Supplied information:
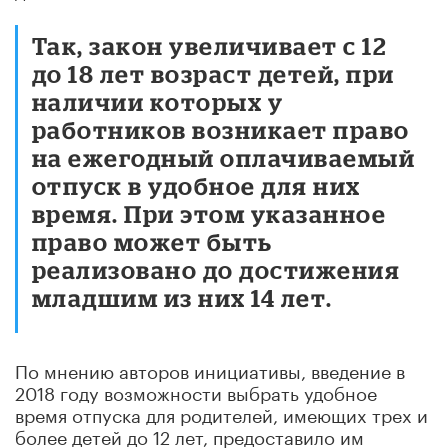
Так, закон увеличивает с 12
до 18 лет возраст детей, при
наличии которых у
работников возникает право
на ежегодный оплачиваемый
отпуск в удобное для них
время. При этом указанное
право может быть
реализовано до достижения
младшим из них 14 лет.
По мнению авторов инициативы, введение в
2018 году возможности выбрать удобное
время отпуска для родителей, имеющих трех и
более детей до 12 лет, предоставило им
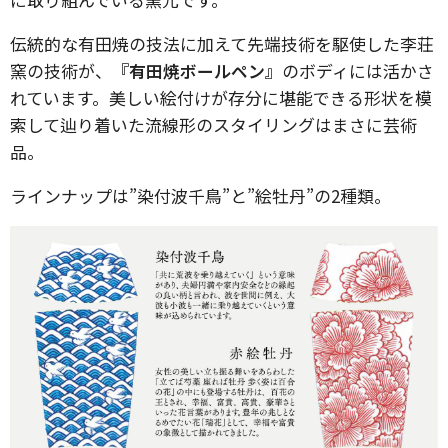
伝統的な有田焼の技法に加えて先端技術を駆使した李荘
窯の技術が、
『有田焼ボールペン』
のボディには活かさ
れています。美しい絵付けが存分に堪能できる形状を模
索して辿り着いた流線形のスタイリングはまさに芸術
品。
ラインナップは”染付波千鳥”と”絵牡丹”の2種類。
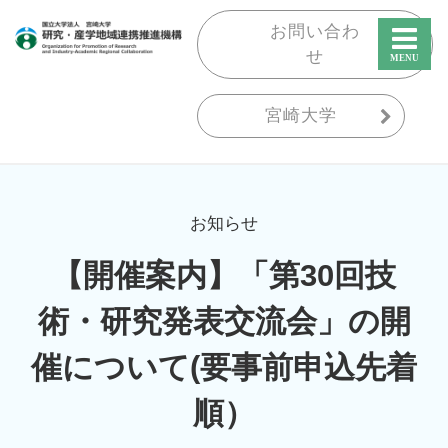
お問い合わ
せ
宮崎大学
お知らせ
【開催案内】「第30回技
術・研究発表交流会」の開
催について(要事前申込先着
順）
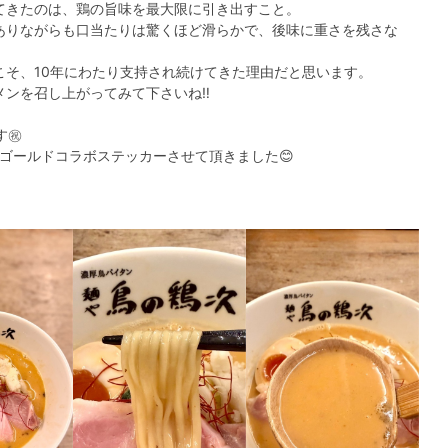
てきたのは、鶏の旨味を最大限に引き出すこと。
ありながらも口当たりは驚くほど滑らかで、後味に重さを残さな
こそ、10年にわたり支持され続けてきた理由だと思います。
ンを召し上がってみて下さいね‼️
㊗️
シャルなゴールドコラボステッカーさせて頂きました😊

* * *

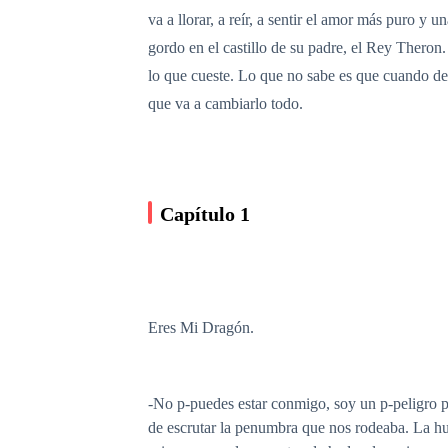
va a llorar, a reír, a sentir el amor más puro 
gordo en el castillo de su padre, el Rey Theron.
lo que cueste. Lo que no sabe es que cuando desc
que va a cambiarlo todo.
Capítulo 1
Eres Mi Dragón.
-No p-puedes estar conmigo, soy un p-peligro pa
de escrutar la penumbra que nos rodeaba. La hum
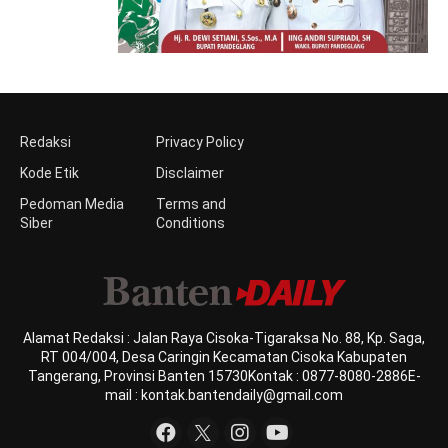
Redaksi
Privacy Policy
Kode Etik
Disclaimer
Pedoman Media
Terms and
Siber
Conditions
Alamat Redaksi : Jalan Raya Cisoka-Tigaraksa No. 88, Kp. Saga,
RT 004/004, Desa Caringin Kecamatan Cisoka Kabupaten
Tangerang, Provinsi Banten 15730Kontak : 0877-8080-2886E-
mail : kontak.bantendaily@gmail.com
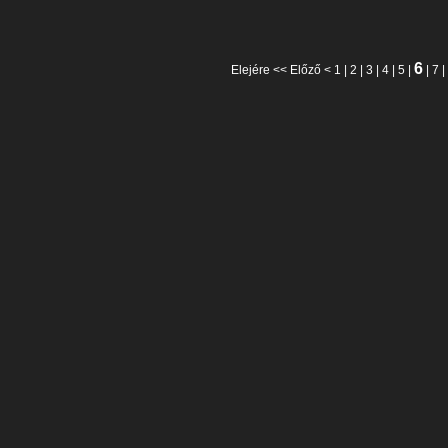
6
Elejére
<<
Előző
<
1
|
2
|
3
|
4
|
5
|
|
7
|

...

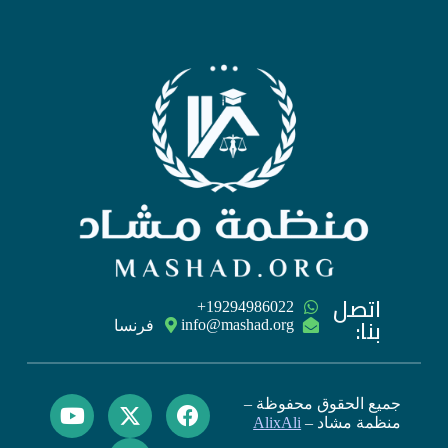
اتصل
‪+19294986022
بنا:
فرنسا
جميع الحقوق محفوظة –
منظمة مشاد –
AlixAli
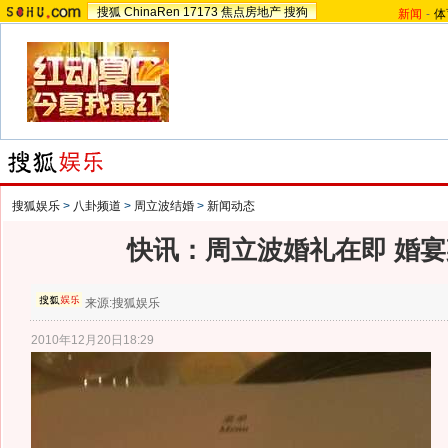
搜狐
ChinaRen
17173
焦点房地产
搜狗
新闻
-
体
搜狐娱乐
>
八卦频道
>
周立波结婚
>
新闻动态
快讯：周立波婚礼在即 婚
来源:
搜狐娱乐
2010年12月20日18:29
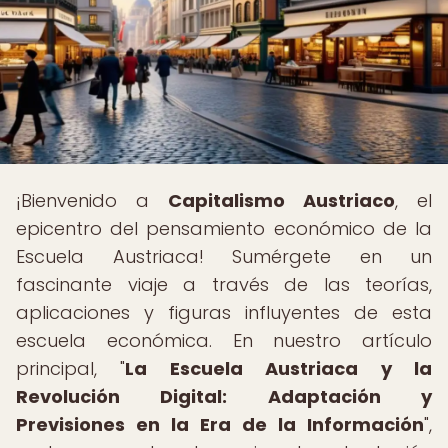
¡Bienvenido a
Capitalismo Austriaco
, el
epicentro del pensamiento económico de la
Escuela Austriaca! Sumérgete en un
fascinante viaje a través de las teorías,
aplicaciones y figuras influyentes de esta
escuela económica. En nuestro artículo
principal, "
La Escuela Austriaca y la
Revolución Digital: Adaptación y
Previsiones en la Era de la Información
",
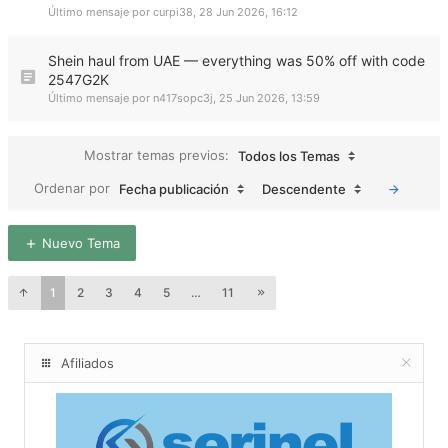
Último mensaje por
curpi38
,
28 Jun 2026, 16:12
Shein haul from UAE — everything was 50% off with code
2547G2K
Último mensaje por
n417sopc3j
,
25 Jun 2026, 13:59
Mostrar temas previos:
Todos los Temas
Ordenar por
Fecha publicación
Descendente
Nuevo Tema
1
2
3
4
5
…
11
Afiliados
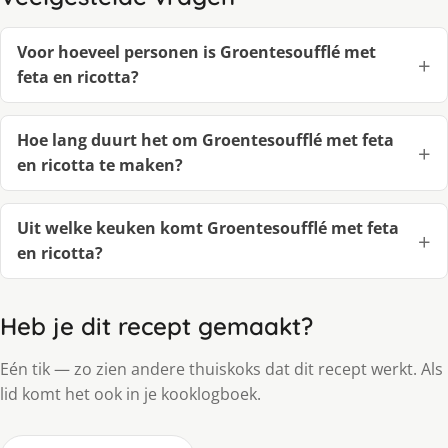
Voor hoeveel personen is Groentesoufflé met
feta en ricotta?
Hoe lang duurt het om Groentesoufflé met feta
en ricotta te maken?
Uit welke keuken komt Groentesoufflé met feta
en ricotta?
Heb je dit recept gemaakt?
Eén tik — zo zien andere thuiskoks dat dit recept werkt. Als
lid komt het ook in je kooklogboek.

What the exercise asks:
Scan the lines above for the word "komt". Return each one that has it.

Answer to this exercise:
Uit welke keuken komt Groentesoufflé met feta
lid komt het ook in je kooklogboek.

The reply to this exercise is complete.